Token Efficiency of Programming Languages for LLM Code Generation¶
Источник: исследование Martin Alderson (RosettaCode, GPT-4 tokenizer, 19 языков)
Rankings¶
| # | Language | Avg Tokens | Category |
|---|---|---|---|
| 1 | J | ~70 | Array language, pure ASCII |
| 2 | Clojure | 109 | Functional |
| 3 | APL | 110 | Array language |
| 4 | Haskell | 115 | Functional |
| 5 | F# | 118 | Functional |
| 6 | Python | 130 | Dynamic |
| 7 | Ruby | ~135 | Dynamic |
| 8 | JavaScript | 148 | Dynamic |
| 9 | Go | ~160 | Statically typed |
| 10 | C# | ~170 | Statically typed |
| 11 | C | 182 | Procedural |
Ключевой факт: 2.6× разрыв между самым эффективным (J) и наименее эффективным (C).
Key Findings¶
Dynamic languages win on token count¶
No type declarations = fewer tokens.
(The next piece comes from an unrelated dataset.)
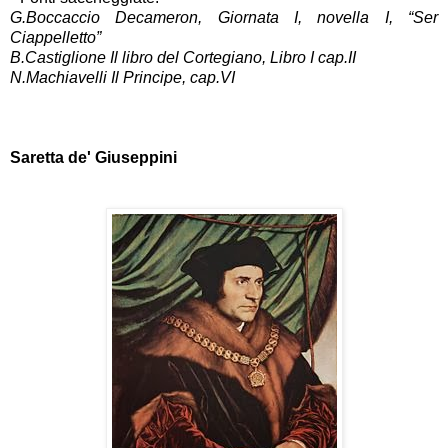
G.Boccaccio Decameron, Giornata I, novella I, “Ser
Ciappelletto”
B.Castiglione Il libro del Cortegiano, Libro I cap.II
N.Machiavelli Il Principe, cap.VI
Saretta de' Giuseppini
However, JavaScript is a notable outlier — most verbose dynamic language in the set.
Functional languages punch above their weight¶
Haskell and F# compete with dynamic languages despite being statically typed. Reason: excellent type inference eliminates the need for explicit type annotations.
APL/J paradox¶
APL's famous terseness hurts LLMs — its Unicode glyphs (⍳, ⍴, ⌽) tokenize poorly, each becoming multiple tokens. J uses ASCII and dominates at just 70 tokens average.
Typed languages still win for LLM development¶
- Compile-time catch of hallucinations
- LSP integration works better
- Rapid feedback loop
Using typed languages for LLMs has an awful lot of benefits — not least because it can compile and get rapid feedback on any syntax errors or method hallucinations.
Frameworks matter more than languages¶
Follow-up research found that web framework choice has a larger token impact than language selection.
Why It Matters¶
As LLMs become primary coding assistants, the context window is a hard limit. Every token spent on boilerplate shrinks space for:
- Business logic
- Tests
- Documentation
- Code review
Token footprint directly drives productivity and API cost (OpenAI/Anthropic per-token billing).
Practical Takeaways¶
| Context | Recommended |
|---|---|
| Long AI-assisted sessions | F#, Haskell, Ruby, Clojure |
| Ecosystem + AI tooling | Python (reasonable middle ground) |
| Maximum efficiency | J (but niche, steep learning curve) |
| Performance-critical modules | C / Rust (keep separate from LLM context) |
| Avoid for token-constrained contexts | C, Java, plain Go unless necessary |
Hybrid approach: token-efficient orchestration layer (Clojure/F#) + performance modules (C/Rust).